Well-conserved heritage sites can help in creating jobs and instilling a sense of pride
Hold on to the past and put it to good use
Ratish Nanda
INDIA takes pride in being an ancient culture. Yet, we protect less than 3,700 monuments of national importance. The states and municipalities together protect a similar number. By comparison, New York City has almost 30,000 heritage buildings protected by law. In the United Kingdom, close to 600,000 heritage buildings are recognized and protected.
Sadly, heritage in India is seen as a burden and not the economic asset that it can be. We at the Aga Khan Trust for Culture (AKTC) have demonstrated through our work at Humayun’s Tomb and Sunder Nursery in Delhi and the Qutb Shahi Heritage Park in Hyderabad that national heritage can significantly improve the quality of life of urban populations.

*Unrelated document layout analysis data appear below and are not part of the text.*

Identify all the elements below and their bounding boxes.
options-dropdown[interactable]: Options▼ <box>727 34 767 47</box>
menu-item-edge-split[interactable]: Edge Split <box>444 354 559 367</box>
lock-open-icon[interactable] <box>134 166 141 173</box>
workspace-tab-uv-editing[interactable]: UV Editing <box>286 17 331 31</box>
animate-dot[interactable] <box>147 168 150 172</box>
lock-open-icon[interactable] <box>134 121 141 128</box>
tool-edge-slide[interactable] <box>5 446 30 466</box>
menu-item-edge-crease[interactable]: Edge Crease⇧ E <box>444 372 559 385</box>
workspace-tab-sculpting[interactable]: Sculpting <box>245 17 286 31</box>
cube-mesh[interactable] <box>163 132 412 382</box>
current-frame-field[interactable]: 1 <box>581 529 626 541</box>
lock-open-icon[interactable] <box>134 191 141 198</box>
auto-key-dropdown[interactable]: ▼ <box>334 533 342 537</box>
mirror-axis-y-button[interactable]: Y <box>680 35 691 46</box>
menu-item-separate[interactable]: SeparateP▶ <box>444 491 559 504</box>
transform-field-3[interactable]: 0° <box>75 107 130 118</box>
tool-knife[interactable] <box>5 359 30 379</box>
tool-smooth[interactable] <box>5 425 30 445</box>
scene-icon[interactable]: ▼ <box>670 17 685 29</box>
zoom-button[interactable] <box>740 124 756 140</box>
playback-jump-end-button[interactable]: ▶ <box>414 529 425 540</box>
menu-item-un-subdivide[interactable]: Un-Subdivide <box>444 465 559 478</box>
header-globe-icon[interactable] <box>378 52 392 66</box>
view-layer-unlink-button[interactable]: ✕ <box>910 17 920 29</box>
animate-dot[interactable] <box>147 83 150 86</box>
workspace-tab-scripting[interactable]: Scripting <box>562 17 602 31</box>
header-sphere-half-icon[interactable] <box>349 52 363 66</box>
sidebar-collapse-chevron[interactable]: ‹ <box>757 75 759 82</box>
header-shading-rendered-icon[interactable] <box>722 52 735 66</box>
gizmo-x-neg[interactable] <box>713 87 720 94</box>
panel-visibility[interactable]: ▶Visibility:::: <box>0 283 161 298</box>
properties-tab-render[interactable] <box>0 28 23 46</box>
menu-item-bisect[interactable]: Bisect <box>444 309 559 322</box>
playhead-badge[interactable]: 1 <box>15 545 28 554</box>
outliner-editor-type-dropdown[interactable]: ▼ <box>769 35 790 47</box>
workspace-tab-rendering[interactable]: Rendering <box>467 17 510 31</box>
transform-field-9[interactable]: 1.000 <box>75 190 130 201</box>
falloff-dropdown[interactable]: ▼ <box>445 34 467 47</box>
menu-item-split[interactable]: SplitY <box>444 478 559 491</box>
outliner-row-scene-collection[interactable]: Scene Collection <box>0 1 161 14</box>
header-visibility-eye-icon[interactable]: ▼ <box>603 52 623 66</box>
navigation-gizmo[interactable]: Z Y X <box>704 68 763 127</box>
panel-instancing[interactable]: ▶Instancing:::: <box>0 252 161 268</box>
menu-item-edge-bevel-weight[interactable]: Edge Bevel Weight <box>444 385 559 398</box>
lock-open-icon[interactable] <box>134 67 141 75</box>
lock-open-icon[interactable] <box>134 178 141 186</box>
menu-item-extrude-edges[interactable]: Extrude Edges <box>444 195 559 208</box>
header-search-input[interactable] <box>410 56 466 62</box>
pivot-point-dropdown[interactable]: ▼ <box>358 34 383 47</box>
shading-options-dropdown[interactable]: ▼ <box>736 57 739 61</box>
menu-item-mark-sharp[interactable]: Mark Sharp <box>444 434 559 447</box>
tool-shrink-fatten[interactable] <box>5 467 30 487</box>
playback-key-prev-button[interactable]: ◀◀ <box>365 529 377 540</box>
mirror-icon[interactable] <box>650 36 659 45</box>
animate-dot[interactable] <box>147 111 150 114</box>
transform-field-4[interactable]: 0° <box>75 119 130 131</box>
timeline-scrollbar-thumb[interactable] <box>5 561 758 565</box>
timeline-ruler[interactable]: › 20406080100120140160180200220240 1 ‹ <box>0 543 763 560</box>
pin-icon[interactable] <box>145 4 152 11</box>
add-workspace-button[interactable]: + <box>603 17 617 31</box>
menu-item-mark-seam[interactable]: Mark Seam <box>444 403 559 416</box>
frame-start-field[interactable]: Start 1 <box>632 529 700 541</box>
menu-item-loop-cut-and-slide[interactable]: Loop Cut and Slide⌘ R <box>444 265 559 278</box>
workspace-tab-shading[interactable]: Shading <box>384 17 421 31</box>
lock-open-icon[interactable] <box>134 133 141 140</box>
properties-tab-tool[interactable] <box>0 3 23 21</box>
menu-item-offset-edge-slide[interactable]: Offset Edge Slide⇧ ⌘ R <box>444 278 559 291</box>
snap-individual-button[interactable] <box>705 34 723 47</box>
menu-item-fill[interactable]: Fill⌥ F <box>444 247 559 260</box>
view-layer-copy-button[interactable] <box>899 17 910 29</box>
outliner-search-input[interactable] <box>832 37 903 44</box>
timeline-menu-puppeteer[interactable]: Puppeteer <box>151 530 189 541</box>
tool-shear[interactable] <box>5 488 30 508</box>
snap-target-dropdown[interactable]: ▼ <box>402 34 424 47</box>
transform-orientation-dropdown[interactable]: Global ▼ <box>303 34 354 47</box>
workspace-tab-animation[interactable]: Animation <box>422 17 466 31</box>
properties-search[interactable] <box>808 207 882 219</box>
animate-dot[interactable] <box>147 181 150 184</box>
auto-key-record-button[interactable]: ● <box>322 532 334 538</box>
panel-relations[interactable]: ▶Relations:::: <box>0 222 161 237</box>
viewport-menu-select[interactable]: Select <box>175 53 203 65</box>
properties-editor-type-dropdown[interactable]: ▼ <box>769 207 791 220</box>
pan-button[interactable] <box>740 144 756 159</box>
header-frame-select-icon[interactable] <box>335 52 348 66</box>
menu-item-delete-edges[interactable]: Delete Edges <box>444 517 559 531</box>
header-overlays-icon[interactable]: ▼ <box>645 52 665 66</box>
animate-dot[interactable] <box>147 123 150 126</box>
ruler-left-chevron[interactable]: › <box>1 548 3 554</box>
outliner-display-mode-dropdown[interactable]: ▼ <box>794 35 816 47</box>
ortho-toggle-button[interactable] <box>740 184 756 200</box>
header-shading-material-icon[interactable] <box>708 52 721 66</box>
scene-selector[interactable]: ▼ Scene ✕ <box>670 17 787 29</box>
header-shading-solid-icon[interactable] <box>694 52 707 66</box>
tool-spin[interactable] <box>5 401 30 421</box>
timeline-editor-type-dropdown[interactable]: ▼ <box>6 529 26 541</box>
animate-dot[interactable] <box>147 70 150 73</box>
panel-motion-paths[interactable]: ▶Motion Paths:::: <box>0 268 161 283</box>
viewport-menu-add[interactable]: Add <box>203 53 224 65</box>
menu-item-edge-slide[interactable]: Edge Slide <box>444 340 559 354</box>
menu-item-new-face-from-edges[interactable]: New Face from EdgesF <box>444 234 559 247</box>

The BJP manifesto for 2024 promised: “We will restore and preserve culturally important Archaeological Survey of India (ASI) monuments, re-igniting our rich heritage for the 21st century.”
To ‘restore’ is to bring back the original condition and often requires multiple actions, including restoring of missing ornamentation and architectural elements. However, even 75 years after Independence, the ASI continues to largely follow the colonial practice of ‘preservation’ — or minimum intervention even when some monuments have lost significant architectural elements. Even though restoration of ancient structures is not possible, I do hope the BJP manifesto does indeed aim to ‘restore’ a majority of our medieval national monuments.

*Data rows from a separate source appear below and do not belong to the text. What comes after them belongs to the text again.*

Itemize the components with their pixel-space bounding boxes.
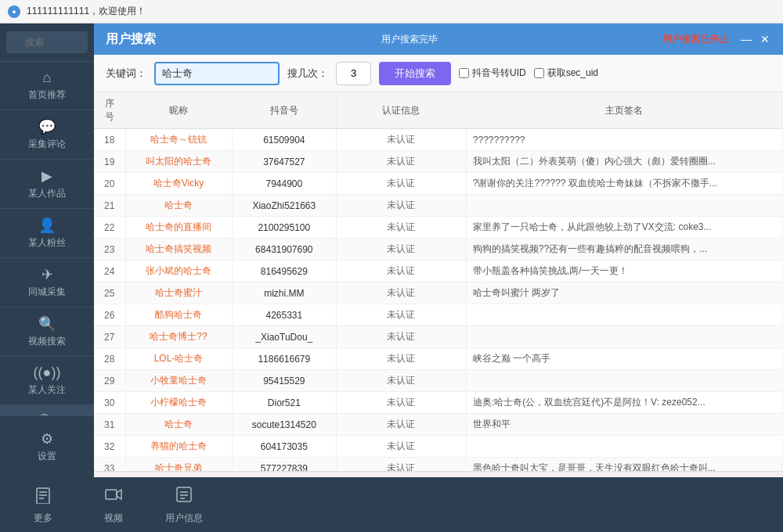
- cell-sign: 哈士奇叫蜜汁 两岁了: [466, 282, 782, 304]
- table-row[interactable]: 24 张小斌的哈士奇 816495629 未认证 带小瓶盖各种搞笑挑战,两/一天…: [94, 261, 783, 282]
- cell-auth: 未认证: [337, 414, 467, 436]
- table-row[interactable]: 25 哈士奇蜜汁 mizhi.MM 未认证 哈士奇叫蜜汁 两岁了: [94, 282, 783, 304]
- sidebar-item-home[interactable]: ⌂ 首页推荐: [0, 62, 94, 110]
- cell-name: 小柠檬哈士奇: [125, 392, 232, 414]
- cell-index: 32: [94, 436, 125, 458]
- close-button[interactable]: ✕: [759, 33, 771, 45]
- sidebar: 🔍 ⌂ 首页推荐 💬 采集评论 ▶ 某人作品 👤 某人粉丝: [0, 23, 94, 477]
- video-icon: [104, 485, 123, 509]
- sidebar-item-person-fans[interactable]: 👤 某人粉丝: [0, 209, 94, 258]
- checkbox-sec-uid-input[interactable]: [534, 68, 544, 78]
- bottom-tab-user-info-label: 用户信息: [165, 512, 203, 525]
- table-row[interactable]: 33 哈士奇兄弟 577227839 未认证 黑色哈士奇叫大宝，是哥哥，天生没有…: [94, 458, 783, 472]
- play-icon: ▶: [41, 167, 52, 185]
- home-icon: ⌂: [43, 70, 52, 86]
- cell-index: 30: [94, 392, 125, 414]
- cell-sign: [466, 304, 782, 326]
- bottom-tab-more[interactable]: 更多: [8, 479, 78, 531]
- cell-name: 张小斌的哈士奇: [125, 261, 232, 282]
- sidebar-item-video-search[interactable]: 🔍 视频搜索: [0, 307, 94, 357]
- cell-sign: [466, 326, 782, 348]
- checkbox-sec-uid[interactable]: 获取sec_uid: [534, 66, 598, 80]
- table-row[interactable]: 20 哈士奇Vicky 7944900 未认证 ?谢谢你的关注?????? 双血…: [94, 173, 783, 195]
- cell-auth: 未认证: [337, 348, 467, 370]
- cell-sign: ??????????: [466, 129, 782, 151]
- table-row[interactable]: 30 小柠檬哈士奇 Dior521 未认证 迪奥:哈士奇(公，双血统宫廷代)不是…: [94, 392, 783, 414]
- cell-index: 19: [94, 151, 125, 173]
- table-row[interactable]: 28 LOL-哈士奇 1186616679 未认证 峡谷之巅 一个高手: [94, 348, 783, 370]
- sidebar-item-label: 采集评论: [28, 138, 66, 151]
- sidebar-item-collect-comment[interactable]: 💬 采集评论: [0, 110, 94, 160]
- cell-index: 20: [94, 173, 125, 195]
- cell-auth: 未认证: [337, 370, 467, 392]
- table-row[interactable]: 26 酷狗哈士奇 4265331 未认证: [94, 304, 783, 326]
- horizontal-scrollbar[interactable]: [94, 471, 783, 477]
- cell-sign: [466, 436, 782, 458]
- table-row[interactable]: 27 哈士奇博士?? _XiaoTuDou_ 未认证: [94, 326, 783, 348]
- svg-rect-4: [106, 490, 117, 499]
- sidebar-item-local-collect[interactable]: ✈ 同城采集: [0, 258, 94, 307]
- bottom-bar: 更多 视频 用户信息: [0, 477, 783, 532]
- table-row[interactable]: 32 养猫的哈士奇 604173035 未认证: [94, 436, 783, 458]
- cell-douyin: 68431907690: [232, 239, 336, 261]
- cell-name: 哈士奇蜜汁: [125, 282, 232, 304]
- count-input[interactable]: [336, 62, 371, 85]
- count-label: 搜几次：: [287, 66, 328, 81]
- sidebar-item-settings[interactable]: ⚙ 设置: [0, 424, 94, 469]
- col-header-sign: 主页签名: [466, 92, 782, 129]
- cell-name: 小牧童哈士奇: [125, 370, 232, 392]
- table-row[interactable]: 23 哈士奇搞笑视频 68431907690 未认证 狗狗的搞笑视频??还有一些…: [94, 239, 783, 261]
- table-row[interactable]: 21 哈士奇 XiaoZhi521663 未认证: [94, 195, 783, 217]
- table-row[interactable]: 22 哈士奇的直播间 2100295100 未认证 家里养了一只哈士奇，从此跟他…: [94, 217, 783, 239]
- cell-auth: 未认证: [337, 304, 467, 326]
- cell-index: 21: [94, 195, 125, 217]
- cell-index: 31: [94, 414, 125, 436]
- table-row[interactable]: 29 小牧童哈士奇 95415529 未认证: [94, 370, 783, 392]
- cell-index: 24: [94, 261, 125, 282]
- cell-sign: 世界和平: [466, 414, 782, 436]
- cell-index: 26: [94, 304, 125, 326]
- bottom-tab-video[interactable]: 视频: [78, 479, 149, 531]
- search-button[interactable]: 开始搜索: [379, 62, 451, 85]
- sidebar-item-person-work[interactable]: ▶ 某人作品: [0, 160, 94, 209]
- cell-name: 哈士奇的直播间: [125, 217, 232, 239]
- user-table-container[interactable]: 序号 昵称 抖音号 认证信息 主页签名 18 哈士奇～铳铳 61509904 未…: [94, 92, 783, 471]
- sidebar-item-person-follow[interactable]: ((●)) 某人关注: [0, 357, 94, 405]
- cell-douyin: 95415529: [232, 370, 336, 392]
- sidebar-search-input[interactable]: [6, 31, 88, 53]
- table-row[interactable]: 31 哈士奇 socute1314520 未认证 世界和平: [94, 414, 783, 436]
- sidebar-item-label: 某人关注: [28, 383, 66, 397]
- cell-name: 哈士奇兄弟: [125, 458, 232, 472]
- content-area: 用户搜索 用户搜索完毕 用户搜索已停止 — ✕ 关键词： 搜几次： 开始搜索 抖…: [94, 23, 783, 477]
- cell-index: 29: [94, 370, 125, 392]
- cell-index: 33: [94, 458, 125, 472]
- cell-name: 哈士奇～铳铳: [125, 129, 232, 151]
- cell-douyin: socute1314520: [232, 414, 336, 436]
- settings-icon: ⚙: [41, 430, 53, 448]
- col-header-douyin: 抖音号: [232, 92, 336, 129]
- checkbox-uid-label: 抖音号转UID: [472, 66, 526, 80]
- checkbox-uid[interactable]: 抖音号转UID: [459, 66, 526, 80]
- app-icon: ●: [8, 5, 20, 18]
- cell-name: LOL-哈士奇: [125, 348, 232, 370]
- user-table: 序号 昵称 抖音号 认证信息 主页签名 18 哈士奇～铳铳 61509904 未…: [94, 92, 783, 471]
- table-row[interactable]: 18 哈士奇～铳铳 61509904 未认证 ??????????: [94, 129, 783, 151]
- cell-index: 23: [94, 239, 125, 261]
- cell-name: 哈士奇: [125, 414, 232, 436]
- cell-sign: 峡谷之巅 一个高手: [466, 348, 782, 370]
- keyword-input[interactable]: [154, 62, 280, 85]
- bottom-tab-video-label: 视频: [104, 512, 123, 525]
- table-row[interactable]: 19 叫太阳的哈士奇 37647527 未认证 我叫太阳（二）外表英萌（傻）内心…: [94, 151, 783, 173]
- cell-auth: 未认证: [337, 458, 467, 472]
- bottom-tab-user-info[interactable]: 用户信息: [149, 479, 219, 531]
- sidebar-item-user-search[interactable]: 🔍 用户搜索: [0, 405, 94, 415]
- checkbox-uid-input[interactable]: [459, 68, 469, 78]
- sidebar-bottom: ⚙ 设置: [0, 415, 94, 477]
- cell-auth: 未认证: [337, 436, 467, 458]
- minimize-button[interactable]: —: [740, 33, 752, 45]
- status-stopped: 用户搜索已停止: [662, 33, 728, 46]
- content-title: 用户搜索: [106, 31, 156, 48]
- cell-auth: 未认证: [337, 261, 467, 282]
- main-layout: 🔍 ⌂ 首页推荐 💬 采集评论 ▶ 某人作品 👤 某人粉丝: [0, 23, 783, 477]
- table-header-row: 序号 昵称 抖音号 认证信息 主页签名: [94, 92, 783, 129]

The following five actions would help realize this potential:
Choose major monuments in each of the ASI’s five regions and begin work
Conservation, even if only ‘preservation’ and not ‘restoration’, is needed across all of the 3,675 national monuments. However, if in the next five years pilot conservation/restoration projects can be undertaken at major monuments in each of the five ASI regions, that would revitalize both the ASI and the state departments of archaeology. These pilot projects at grand sites should focus on conservation but also include landscape and ecological restoration.
The AKTC’s conservation of more than 60 monuments in Delhi and more than 100 in Hyderabad required over 1.5 million man-days of work by master craftsmen. This job creation is a byproduct of conservation and could be funded by schemes such as the Mahatma Gandhi National Rural Employment Guarantee Act (MGNREGA).
Get companies into building tourism infrastructure
Despite 30 years of liberalization, the responsibility for national monuments has only been seen to devolve upon the Central government/ASI. The recently launched ‘Adopt Heritage’ scheme allowing companies to use CSR funds to build tourism infrastructure — site museums, parking, toilets, signage, illumination — at national monuments is a step in the right direction. Already, IndiGo has demonstrated the value of the scheme at Rahim’s mausoleum in Delhi. However, the ASI must ensure that misguided companies do not use the scheme to compromise the significance of national monuments by reducing them to backdrops for corporate events or, worse, using CSR funds for activities they are not permitted — such as building fine dining restaurants atop the monuments, as has already been proposed! Such misuse will no doubt incite public fury and kill a well-intentioned scheme.
Safeguard monuments against encroachment
Almost all our national monuments suffer from encroachment, even Humayun’s Tomb, the Red Fort and the Qutb Minar — World Heritage Sites located in the national capital.
At Tughlaqabad Fort, the erstwhile chowkidar of the ASI encouraged encroachment and over 200,000 people today inhabit the fort. There are even more at Golconda!
The ASI monuments are also valuable land holdings for the Central government and it has to be a priority for the new government to secure our national heritage from encroachment.
Use heritage to enhance the quality of life for local communities
Well-conserved/restored national heritage sites, through instilling a sense of pride as well as creating jobs and wealth, can also be used by local communities. In Nizamuddin, the AKTC’s conservation effort was coupled with significant effort to create health and education infrastructure, provide vocational training opportunities, instal public toilets for pilgrims, undertake urban and housing improvements, and do landscaping of public parks, amongst other benefits for residents.
If the ASI can partner with civil society organizations to provide similar benefits to needy communities living near monuments, then in future years our national built heritage will be seen for the national asset it is and, just like the environment, receive public support for conservation.
Set up site museums to help people understand heritage
The United Nations Educational, Scientific and Cultural Organization (UNESCO) has mandated that site museums be set up for all World Heritage Sites and Tentative World Heritage Sites, across the world. Conservation of model national sites should be followed by creation of site museums/interpretation centres to allow visitors/tourists to understand the cultural context in which the sites were built and the reason for their significance.
Site museums need to be innovative, use modern technology to appeal to a younger audience, inform and educate in a manner that generates additional interest in the site. In doing so, they can help build bridges between communities, generate significant tourism if well designed and serve as an important 21st century layer at historic sites.
Ratish Nanda is CEO, Aga Khan Trust for Culture.